── Given information ──
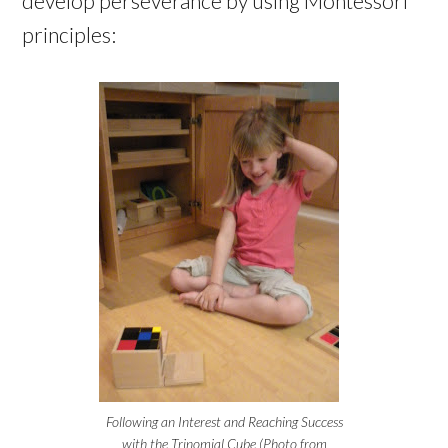
develop perseverance by using Montessori
principles:
Following an Interest and Reaching Success
with the Trinomial Cube (Photo from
───
- Task details -
Could all the data above be given again exactly, leaving out its images?

- Task solution -
develop perseverance by using Montessori
principles:
Following an Interest and Reaching Success
with the Trinomial Cube (Photo from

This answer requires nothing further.